Tim and I had a few things in common. First we were both PKs growing up. For those not raised in the Bible belt or the church, that means preacher's kids. Tim and I sat down and broke bread together a while back. I said broke bread rather than ate, because this was the fellowship that a meal can be rather than just eating. We talked, caught up. I had somewhat recently at the time begun moving into ministry, and I think he wanted to see..
Let me go back just a moment. Earlier I wrote that we had a few things in common, and I shared one. Here's another. We had both been badly battered, broken and bruised over the years, and the worst of the damage seemed to come from folks who claimed to follow Jesus. We had both taken that hurt and the suffering we couldn't seem to shake or escape and turned it into a lens through which we examined the world. Tim looked through his compassion filled scar covered heart at a word with so much hurt, pain and loss, a world bigger than America with many belief systems and innocents, and came to the conclusion that he wasn't sure he could believe in a God who allowed such suffering and was so rigid as to only allow one way to heaven.
Maybe he wanted to see if my father and I would still love and accept him when he was being honest like that rather than spouting party line banality. I loved that he went there. I think Jesus did too. He (Jesus) said I would rather you be hot or cold rather than the sickening lukewarm. Lukewarm is easy. People are messy. If you hang around people long enough you will get hurt by them. Did you know that Mother Theresa hurt people? She did. We all do.
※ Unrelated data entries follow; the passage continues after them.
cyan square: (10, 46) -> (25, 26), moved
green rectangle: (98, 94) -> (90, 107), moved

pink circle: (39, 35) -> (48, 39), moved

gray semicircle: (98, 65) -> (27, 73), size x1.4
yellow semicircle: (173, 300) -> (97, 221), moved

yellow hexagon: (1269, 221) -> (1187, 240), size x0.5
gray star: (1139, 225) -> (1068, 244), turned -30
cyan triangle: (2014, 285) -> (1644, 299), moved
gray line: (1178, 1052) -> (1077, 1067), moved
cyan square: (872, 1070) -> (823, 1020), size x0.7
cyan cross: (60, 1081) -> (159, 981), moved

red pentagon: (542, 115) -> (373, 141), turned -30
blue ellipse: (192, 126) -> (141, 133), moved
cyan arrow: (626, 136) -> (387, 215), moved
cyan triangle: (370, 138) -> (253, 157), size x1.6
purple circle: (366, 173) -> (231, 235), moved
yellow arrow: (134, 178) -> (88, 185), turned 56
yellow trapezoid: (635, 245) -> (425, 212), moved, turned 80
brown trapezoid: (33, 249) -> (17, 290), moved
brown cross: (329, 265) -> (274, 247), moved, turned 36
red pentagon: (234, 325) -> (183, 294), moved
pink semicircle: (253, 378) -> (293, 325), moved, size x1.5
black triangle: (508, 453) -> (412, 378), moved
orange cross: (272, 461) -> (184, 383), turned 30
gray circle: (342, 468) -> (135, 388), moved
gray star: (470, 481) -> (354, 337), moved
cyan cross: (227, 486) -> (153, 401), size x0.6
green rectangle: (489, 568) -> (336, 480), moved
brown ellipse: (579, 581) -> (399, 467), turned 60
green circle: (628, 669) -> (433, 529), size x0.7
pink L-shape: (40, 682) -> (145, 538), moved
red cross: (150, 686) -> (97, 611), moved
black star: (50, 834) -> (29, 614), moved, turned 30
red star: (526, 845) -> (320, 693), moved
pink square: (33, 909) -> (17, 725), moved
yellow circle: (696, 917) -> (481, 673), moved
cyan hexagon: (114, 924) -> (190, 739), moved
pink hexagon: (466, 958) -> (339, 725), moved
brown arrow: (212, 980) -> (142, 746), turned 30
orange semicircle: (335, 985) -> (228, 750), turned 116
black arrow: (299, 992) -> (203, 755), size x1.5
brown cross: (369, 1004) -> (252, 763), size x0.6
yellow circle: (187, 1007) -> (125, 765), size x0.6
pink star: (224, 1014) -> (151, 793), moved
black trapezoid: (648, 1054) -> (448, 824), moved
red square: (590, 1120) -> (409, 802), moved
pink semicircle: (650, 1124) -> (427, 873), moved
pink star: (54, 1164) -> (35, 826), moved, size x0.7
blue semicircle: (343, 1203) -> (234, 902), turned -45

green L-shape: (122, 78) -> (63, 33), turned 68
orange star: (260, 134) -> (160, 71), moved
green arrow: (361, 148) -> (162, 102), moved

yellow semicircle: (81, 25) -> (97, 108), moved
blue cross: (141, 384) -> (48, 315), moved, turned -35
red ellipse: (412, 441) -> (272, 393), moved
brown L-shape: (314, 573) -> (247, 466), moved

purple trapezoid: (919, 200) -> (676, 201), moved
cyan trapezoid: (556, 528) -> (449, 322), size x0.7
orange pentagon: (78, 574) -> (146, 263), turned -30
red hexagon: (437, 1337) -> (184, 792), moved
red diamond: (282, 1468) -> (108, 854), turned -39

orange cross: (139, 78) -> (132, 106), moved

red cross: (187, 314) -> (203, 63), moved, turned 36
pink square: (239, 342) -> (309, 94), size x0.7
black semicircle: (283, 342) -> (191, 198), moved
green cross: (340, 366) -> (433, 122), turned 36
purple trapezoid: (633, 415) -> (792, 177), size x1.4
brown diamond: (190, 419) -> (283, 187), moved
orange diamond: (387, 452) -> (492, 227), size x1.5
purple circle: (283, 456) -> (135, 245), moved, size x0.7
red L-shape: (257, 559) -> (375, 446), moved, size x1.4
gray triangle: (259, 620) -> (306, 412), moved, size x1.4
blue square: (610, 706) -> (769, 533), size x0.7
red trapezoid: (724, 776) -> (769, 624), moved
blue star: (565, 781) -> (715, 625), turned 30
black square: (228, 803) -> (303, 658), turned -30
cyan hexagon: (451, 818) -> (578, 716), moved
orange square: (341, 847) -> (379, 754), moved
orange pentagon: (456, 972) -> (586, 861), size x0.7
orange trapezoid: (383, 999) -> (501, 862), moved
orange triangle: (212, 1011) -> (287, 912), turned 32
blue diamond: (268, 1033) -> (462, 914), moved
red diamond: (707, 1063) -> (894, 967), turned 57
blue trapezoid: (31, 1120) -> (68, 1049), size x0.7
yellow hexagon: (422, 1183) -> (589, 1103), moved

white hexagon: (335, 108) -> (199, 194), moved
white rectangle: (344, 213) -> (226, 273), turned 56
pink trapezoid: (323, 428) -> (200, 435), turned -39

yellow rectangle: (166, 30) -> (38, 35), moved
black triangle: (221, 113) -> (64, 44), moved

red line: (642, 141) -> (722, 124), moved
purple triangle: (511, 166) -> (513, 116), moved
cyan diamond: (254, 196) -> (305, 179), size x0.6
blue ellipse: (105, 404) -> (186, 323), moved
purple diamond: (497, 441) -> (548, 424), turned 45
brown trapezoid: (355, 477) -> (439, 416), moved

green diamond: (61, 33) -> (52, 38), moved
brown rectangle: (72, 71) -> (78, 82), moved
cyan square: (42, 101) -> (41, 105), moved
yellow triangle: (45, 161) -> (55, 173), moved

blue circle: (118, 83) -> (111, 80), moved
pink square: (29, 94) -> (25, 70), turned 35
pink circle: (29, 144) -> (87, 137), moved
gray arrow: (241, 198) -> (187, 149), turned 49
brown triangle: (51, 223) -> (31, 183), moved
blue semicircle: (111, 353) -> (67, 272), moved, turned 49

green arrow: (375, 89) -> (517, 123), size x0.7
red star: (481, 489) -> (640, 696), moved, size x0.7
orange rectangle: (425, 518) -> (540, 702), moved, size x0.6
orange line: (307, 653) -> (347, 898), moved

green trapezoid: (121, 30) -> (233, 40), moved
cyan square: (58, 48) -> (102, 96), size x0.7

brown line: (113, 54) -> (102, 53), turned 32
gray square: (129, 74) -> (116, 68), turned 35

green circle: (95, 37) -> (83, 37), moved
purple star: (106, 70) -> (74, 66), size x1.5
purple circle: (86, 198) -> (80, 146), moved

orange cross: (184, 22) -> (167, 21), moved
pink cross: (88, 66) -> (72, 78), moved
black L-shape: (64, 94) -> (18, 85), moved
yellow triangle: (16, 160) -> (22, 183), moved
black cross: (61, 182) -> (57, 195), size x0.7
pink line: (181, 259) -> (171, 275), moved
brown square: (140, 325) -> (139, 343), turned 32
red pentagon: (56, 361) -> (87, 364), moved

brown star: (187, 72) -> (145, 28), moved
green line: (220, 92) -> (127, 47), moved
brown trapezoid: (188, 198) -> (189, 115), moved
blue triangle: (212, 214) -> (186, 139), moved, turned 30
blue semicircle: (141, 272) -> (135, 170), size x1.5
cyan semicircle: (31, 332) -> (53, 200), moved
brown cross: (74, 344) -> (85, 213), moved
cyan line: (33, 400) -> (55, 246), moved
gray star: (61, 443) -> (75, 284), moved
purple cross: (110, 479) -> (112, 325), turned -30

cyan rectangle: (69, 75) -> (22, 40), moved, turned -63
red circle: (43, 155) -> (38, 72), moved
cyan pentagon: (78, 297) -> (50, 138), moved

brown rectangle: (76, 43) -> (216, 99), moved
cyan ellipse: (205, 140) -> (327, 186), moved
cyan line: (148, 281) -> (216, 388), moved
And if you are around a lot of religious people, religious people are going to be the ones hurting you. Then, life happens. There is a real thing called evil, and bad things happen, even to good people. So we feel unprotected and scared and like God doesn't care. We question, doubt and get angry. Then we hide behind a fake smile and pretend that everything is fine. We spout one liners and quote scriptures we no longer believe so others won't judge us and won't see what a mess we are. That is lukewarm. Tim was way more real than that, and I loved it.
I saw him sort of brace for impact after he said it. I just looked at him and said, "Yeah, me too." He looked a little surprised. I told him briefly about my own brokenness, how the hands of God (we are the body after all) had beaten me half to death. I shared how I had come to the point where I didn't know if I believed what I believed because I believed it or if I had simply been raised that way, indoctrinated at too young an age to think for myself. Plus, it hurt too much to be a Christian. I didn't believe God really loved and cared and cared about me, and I believed even less that He would protect me. I felt alone, rejected in a world that was crazy and full of pain. It didn't match up with a God of love in my estimation.
So I walked away. Bogus. I ran. I ran from God, from pain and from the beliefs of my parents. I read and studied the Bible with malicious intent. I wanted to be able to turn the weapon used on me against my attackers. Spiritual aikido, if you will. I wanted to find the inconsistencies that meant it was all a lie so I could justify living according to my own will. I studied and explored many different belief systems, from Buddhism to Wicca. I've read the Qu'Ran cover to cover. I tried lots of different systems , even no system. I became a hedonist, living for the moment and pleasure and let tomorrow be damned. It was. I became a drug addict, and alcoholic and a felon.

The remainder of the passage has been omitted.